The new arrangements will bring the brewery’s total out-of-state brewing contracts to three; production of Schlafly Summer Lager cans moved to Stevens Point, Wis., in 2010. By this time next year, as much as 20 percent of St. Louis Brewery’s beers could be made outside of Missouri.

“We’re already brewing at close to our maximum here,” said brewery co-founder Dan Kopman, referring to brewpubs Schlafly Bottleworks in Maplewood and the Tap Room downtown. The out-of-state brewing arrangements are not necessarily a long-term solution so much as “a way to give us some wiggle room to figure out how much more beer we need to make in St. Louis going forward.”

Small and regional breweries have increasingly turned to contract-brewing in recent years as sales of craft beer continue to climb and the shrunken credit market has made it harder to get loans to build new brewing spaces.

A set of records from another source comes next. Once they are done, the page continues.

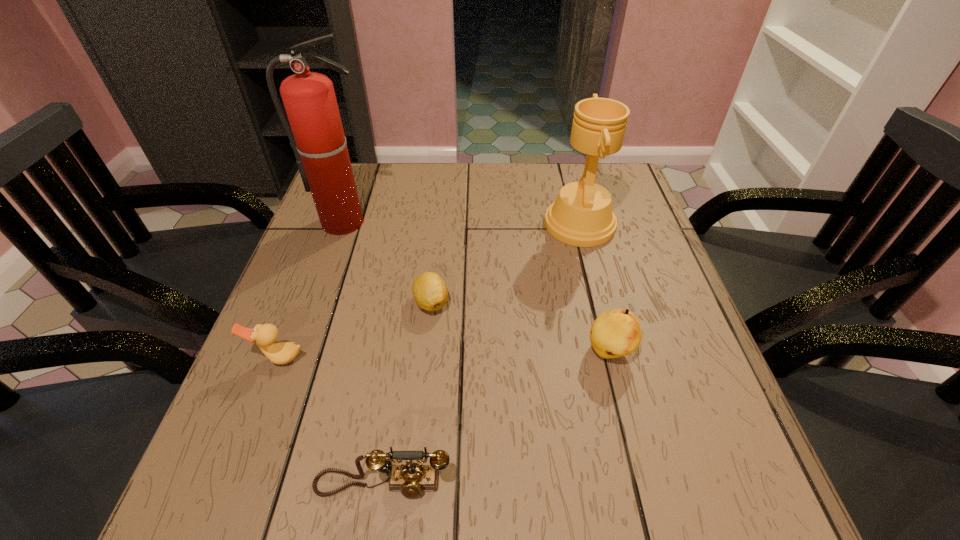 In the image, there is a desktop. Where is `vacant space at the near edge`? Image resolution: width=960 pixels, height=540 pixels. vacant space at the near edge is located at coordinates (535, 477).

Identify the location of vacant space at the left edge of the desktop. (270, 390).

The height and width of the screenshot is (540, 960). What are the coordinates of `vacant area at the right edge` in the screenshot? It's located at (675, 414).

The width and height of the screenshot is (960, 540). What are the coordinates of `vacant region at the near left corner of the desktop` in the screenshot? It's located at (248, 492).

Where is `free region at the far right corner of the desktop`? Image resolution: width=960 pixels, height=540 pixels. free region at the far right corner of the desktop is located at coordinates (610, 182).

Identify the location of vacant space that's between the shortest object and the duck. (355, 330).

You are a GUI agent. You are given a task and a screenshot of the screen. Output one action in this format:
    pyautogui.click(x=<x>, y=<y>)
    Task: Click on the free spot between the duck and the fourth nearest object
    Image resolution: width=960 pixels, height=540 pixels.
    Given the screenshot: What is the action you would take?
    355,330

Identify the location of blank region between the fire extinguisher and the nearest object. (364, 353).

Identify the location of vacant space in between the shortest object and the telephone. (407, 393).

You are a GUI agent. You are given a task and a screenshot of the screen. Output one action in this format:
    pyautogui.click(x=<x>, y=<y>)
    Task: Click on the vacant area that lies between the nearest object and the pear
    
    Given the screenshot: What is the action you would take?
    pyautogui.click(x=496, y=418)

“There are – and will continue to be – many contract relationships and conditions as our bursting-at-the-seams industry continues its growth pattern,” said Jenn Litz, editor of the online trade publication Craft Business Daily. “There is just not enough money, capacity and time to do things another way in the interim.”

Contract-brewing is not new territory for St. Louis Brewery, which had a Minnesota brewery produce its bottled beers for years until Schlafly Bottleworks opened here in 2003.

Yet Kopman says the deals his company has recently brokered with Blackstone Brewery in Nashville, Tenn., and Backpocket Brewing in Coralville, Iowa, are unique in the beer industry. Although St. Louis Brewery has no ownership stake in Blackstone or Backpocket, the locations will operate like “Schlafly satellite breweries,” Kopman said.

Blackstone and Backpocket are both being run by former St. Louis Brewery employees – Dave Miller of Blackstone was the Tap Room’s original head brewer, and Jacob Simmons of Backpocket worked in the quality-control lab at Bottleworks. Both facilities are similar to Bottleworks in terms of size, brewing equipment and bottling lines.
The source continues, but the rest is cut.